## Goal of the exercise
Set down the data again exactly. Pictures are not part of the copy.

(Saved data entries)
=====

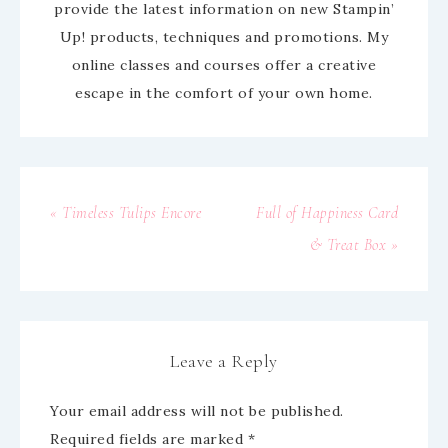
provide the latest information on new Stampin’
Up! products, techniques and promotions. My
online classes and courses offer a creative
escape in the comfort of your own home.
« Timeless Tulips Encore
Full of Happiness Card
& Treat Box »
Leave a Reply
Your email address will not be published.
Required fields are marked
*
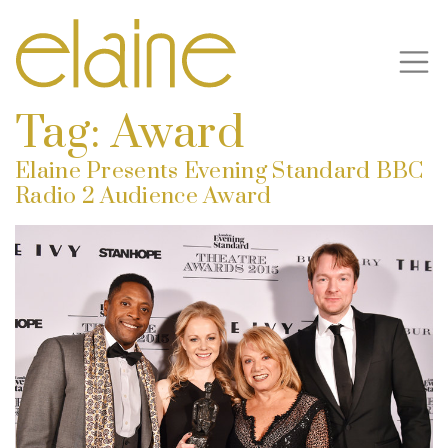
Tag:
Award
Elaine Presents Evening Standard BBC
Radio 2 Audience Award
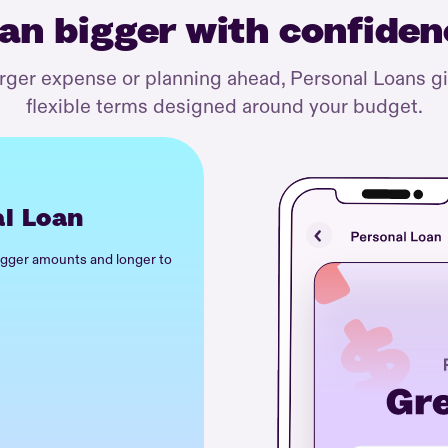
an bigger with confide
arger expense or planning ahead, Personal Loans g
flexible terms designed around your budget.
l Loan
igger amounts and longer to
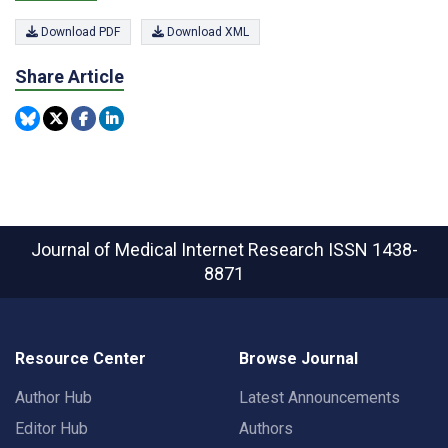
Download PDF
Download XML
Share Article
Journal of Medical Internet Research
ISSN 1438-
8871
Resource Center
Browse Journal
Author Hub
Latest Announcements
Editor Hub
Authors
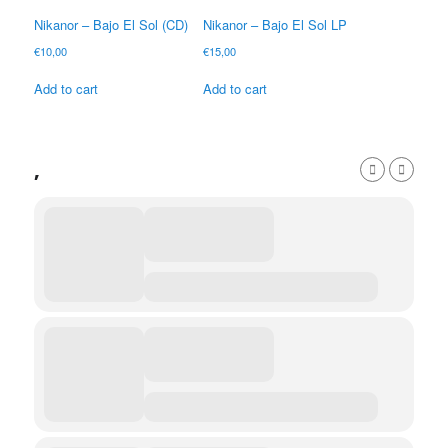
Nikanor – Bajo El Sol (CD)
Nikanor – Bajo El Sol LP
€
10,00
€
15,00
Add to cart
Add to cart
,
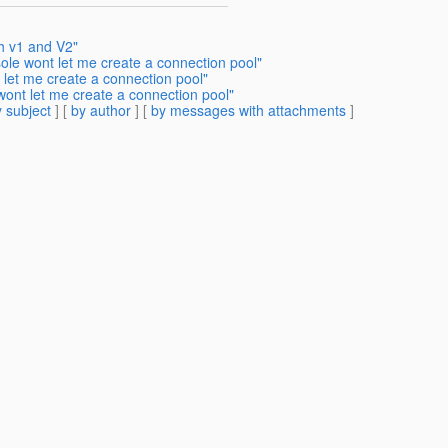
h v1 and V2"
ole wont let me create a connection pool"
 let me create a connection pool"
wont let me create a connection pool"
 subject
] [
by author
] [
by messages with attachments
]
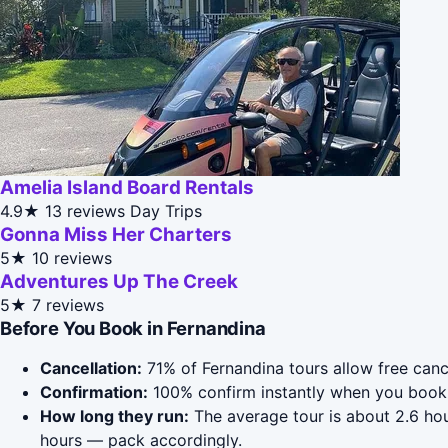
Amelia Island Board Rentals
4.9★
13 reviews
Day Trips
Gonna Miss Her Charters
5★
10 reviews
Adventures Up The Creek
5★
7 reviews
Before You Book in Fernandina
Cancellation:
71% of Fernandina tours allow free cance
Confirmation:
100% confirm instantly when you book 
How long they run:
The average tour is about 2.6 hou
hours — pack accordingly.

=====

## Your response
provide the latest information on new Stampin’
Up! products, techniques and promotions. My
online classes and courses offer a creative
escape in the comfort of your own home.
« Timeless Tulips Encore
Full of Happiness Card
& Treat Box »
Leave a Reply
Your email address will not be published.
Required fields are marked
*
Tag:
Award
Elaine Presents Evening Standard BBC
Radio 2 Audience Award
an bigger with confide
arger expense or planning ahead, Personal Loans g
flexible terms designed around your budget.
l Loan
igger amounts and longer to
Download PDF
Download XML
Share Article
Journal of Medical Internet Research
ISSN 1438-
8871
Resource Center
Browse Journal
Author Hub
Latest Announcements
Editor Hub
Authors
Nikanor – Bajo El Sol (CD)
Nikanor – Bajo El Sol LP
€
10,00
€
15,00
Add to cart
Add to cart
,
h v1 and V2"
ole wont let me create a connection pool"
 let me create a connection pool"
wont let me create a connection pool"
 subject
] [
by author
] [
by messages with attachments
]
Amelia Island Board Rentals
4.9★
13 reviews
Day Trips
Gonna Miss Her Charters
5★
10 reviews
Adventures Up The Creek
5★
7 reviews
Before You Book in Fernandina
Cancellation:
71% of Fernandina tours allow free cance
Confirmation:
100% confirm instantly when you book 
How long they run:
The average tour is about 2.6 hou
hours — pack accordingly.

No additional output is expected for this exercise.